[Source material]
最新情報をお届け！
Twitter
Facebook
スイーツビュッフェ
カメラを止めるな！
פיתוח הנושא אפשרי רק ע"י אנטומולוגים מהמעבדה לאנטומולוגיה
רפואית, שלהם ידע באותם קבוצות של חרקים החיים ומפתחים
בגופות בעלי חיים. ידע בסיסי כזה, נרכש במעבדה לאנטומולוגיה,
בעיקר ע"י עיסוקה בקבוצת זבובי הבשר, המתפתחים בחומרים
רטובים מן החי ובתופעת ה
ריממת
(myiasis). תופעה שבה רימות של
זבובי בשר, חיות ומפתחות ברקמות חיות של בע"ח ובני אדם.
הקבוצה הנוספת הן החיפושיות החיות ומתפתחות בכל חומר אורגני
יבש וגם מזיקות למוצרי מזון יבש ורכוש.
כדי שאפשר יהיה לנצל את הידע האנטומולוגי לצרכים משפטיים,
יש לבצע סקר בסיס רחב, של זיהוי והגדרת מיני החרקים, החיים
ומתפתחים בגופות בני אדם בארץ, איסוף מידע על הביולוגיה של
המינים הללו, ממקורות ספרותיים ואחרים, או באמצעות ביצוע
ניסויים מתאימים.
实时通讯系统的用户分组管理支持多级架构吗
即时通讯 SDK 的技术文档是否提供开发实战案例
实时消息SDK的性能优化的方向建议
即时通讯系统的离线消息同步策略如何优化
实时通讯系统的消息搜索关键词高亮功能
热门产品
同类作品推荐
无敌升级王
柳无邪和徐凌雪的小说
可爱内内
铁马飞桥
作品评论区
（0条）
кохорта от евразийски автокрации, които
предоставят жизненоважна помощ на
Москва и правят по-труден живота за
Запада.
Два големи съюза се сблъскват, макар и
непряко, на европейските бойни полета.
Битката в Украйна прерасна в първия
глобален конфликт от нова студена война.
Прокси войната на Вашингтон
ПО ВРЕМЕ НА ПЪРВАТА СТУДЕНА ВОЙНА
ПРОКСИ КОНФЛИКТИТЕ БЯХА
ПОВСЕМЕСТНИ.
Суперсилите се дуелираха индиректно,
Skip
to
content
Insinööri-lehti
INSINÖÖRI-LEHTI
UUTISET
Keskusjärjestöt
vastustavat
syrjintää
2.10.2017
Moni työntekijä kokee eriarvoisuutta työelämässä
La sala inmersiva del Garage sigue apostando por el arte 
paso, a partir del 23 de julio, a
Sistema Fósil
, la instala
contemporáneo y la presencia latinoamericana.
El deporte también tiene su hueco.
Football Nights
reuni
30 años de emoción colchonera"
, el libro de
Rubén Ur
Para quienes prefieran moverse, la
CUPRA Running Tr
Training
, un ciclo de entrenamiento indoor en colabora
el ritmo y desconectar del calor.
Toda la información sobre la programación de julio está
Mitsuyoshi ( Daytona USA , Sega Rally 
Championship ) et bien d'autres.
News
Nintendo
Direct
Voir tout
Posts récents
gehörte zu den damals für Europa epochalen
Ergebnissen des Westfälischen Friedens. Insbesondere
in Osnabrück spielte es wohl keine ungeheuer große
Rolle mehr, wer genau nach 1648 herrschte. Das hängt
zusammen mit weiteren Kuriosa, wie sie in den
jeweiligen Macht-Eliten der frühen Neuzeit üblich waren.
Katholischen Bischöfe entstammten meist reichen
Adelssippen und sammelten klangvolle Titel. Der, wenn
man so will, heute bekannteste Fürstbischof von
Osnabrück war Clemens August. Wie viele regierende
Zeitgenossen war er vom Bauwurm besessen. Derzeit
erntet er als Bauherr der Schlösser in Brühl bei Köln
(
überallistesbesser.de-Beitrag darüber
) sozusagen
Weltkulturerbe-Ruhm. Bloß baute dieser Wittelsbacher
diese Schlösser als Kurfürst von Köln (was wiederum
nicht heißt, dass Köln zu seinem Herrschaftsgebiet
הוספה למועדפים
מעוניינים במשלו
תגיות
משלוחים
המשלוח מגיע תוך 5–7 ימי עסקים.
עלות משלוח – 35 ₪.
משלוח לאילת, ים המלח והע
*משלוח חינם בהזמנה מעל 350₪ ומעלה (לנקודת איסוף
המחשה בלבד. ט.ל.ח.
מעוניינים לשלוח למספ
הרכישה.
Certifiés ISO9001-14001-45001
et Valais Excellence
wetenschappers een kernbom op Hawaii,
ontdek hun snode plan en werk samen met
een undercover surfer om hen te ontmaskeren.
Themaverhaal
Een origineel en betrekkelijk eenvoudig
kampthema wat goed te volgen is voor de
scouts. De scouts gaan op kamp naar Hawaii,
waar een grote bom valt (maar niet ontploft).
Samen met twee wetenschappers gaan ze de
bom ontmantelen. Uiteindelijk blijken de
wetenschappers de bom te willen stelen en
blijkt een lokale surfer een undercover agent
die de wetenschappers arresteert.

[What is expected] Filter the entries down to the lines that include the string "gaan".

[Solution to the problem]
scouts. De scouts gaan op kamp naar Hawaii,
Samen met twee wetenschappers gaan ze de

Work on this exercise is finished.